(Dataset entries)
◆ ◆ ◆ ◆
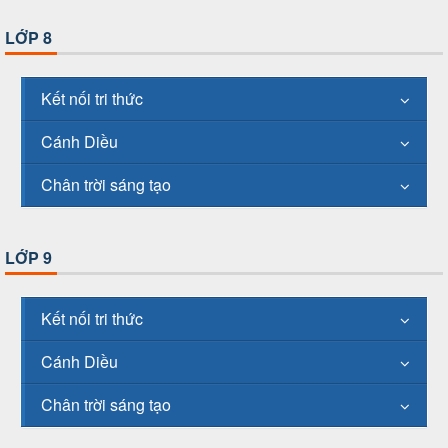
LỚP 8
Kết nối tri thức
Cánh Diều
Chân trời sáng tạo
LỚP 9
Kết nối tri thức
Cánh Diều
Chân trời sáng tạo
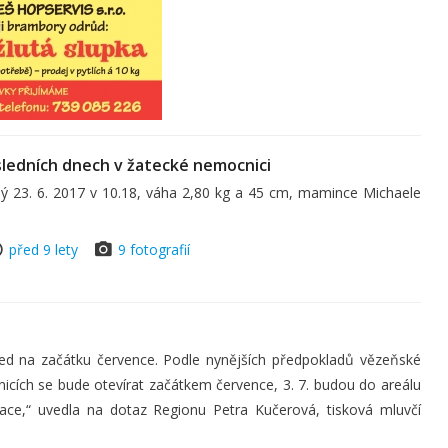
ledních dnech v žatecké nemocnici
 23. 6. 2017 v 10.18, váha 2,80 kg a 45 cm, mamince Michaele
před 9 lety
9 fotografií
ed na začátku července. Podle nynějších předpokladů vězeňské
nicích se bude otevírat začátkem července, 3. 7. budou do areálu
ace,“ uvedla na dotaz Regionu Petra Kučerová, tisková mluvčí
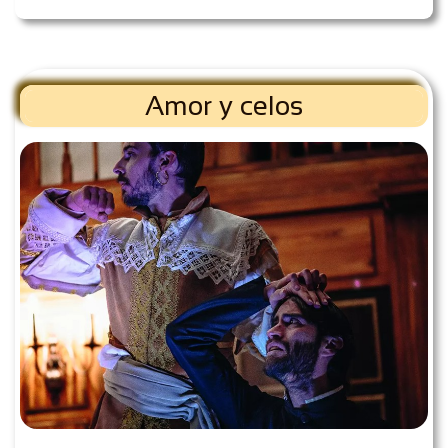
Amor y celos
◆ ◆ ◆ ◆
_Goal of the exercise_. A faithful copy of all the data above, without its pictures, is the expected result.

_The completed task_.
LỚP 8
Kết nối tri thức
Cánh Diều
Chân trời sáng tạo
LỚP 9
Kết nối tri thức
Cánh Diều
Chân trời sáng tạo
ledních dnech v žatecké nemocnici
 23. 6. 2017 v 10.18, váha 2,80 kg a 45 cm, mamince Michaele
před 9 lety
9 fotografií
ed na začátku července. Podle nynějších předpokladů vězeňské
nicích se bude otevírat začátkem července, 3. 7. budou do areálu
ace,“ uvedla na dotaz Regionu Petra Kučerová, tisková mluvčí
Amor y celos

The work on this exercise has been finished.